Gather all lines from the material that contain "DOCUMENTAZIONE".

Supplied information —
○ ○ ○ ○ ○ ○ ○
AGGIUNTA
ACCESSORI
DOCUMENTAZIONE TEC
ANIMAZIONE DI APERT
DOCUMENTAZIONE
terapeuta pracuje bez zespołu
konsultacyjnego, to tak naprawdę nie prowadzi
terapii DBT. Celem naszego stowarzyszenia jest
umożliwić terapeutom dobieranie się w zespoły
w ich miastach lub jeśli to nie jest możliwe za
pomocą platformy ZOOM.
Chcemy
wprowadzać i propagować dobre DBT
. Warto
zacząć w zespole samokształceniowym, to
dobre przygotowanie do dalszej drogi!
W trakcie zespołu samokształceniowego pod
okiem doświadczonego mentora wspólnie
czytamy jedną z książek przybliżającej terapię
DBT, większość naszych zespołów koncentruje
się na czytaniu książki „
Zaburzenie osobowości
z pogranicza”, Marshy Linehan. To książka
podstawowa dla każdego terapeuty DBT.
○ ○ ○ ○ ○ ○ ○
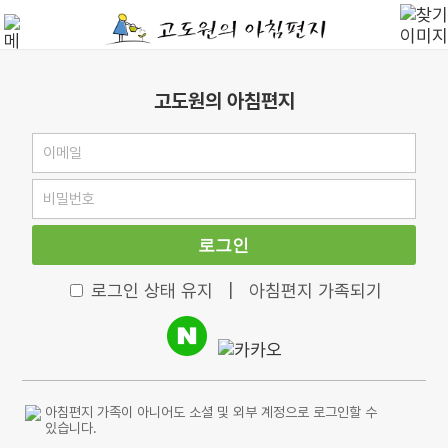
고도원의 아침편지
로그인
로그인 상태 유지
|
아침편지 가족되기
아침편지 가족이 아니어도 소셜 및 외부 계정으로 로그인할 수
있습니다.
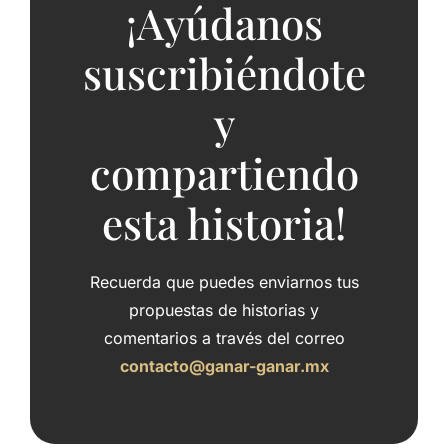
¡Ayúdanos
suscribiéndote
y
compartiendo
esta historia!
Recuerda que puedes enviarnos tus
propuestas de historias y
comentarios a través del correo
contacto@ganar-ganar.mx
○ ○ ○ ○ ○ ○ ○
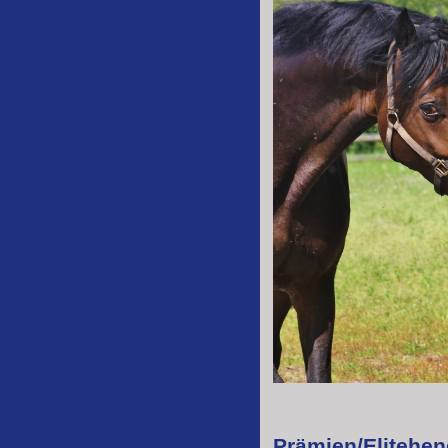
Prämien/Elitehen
○ ○ ○ ○ ○ ○ ○
Answer box —
DOCUMENTAZIONE TEC
DOCUMENTAZIONE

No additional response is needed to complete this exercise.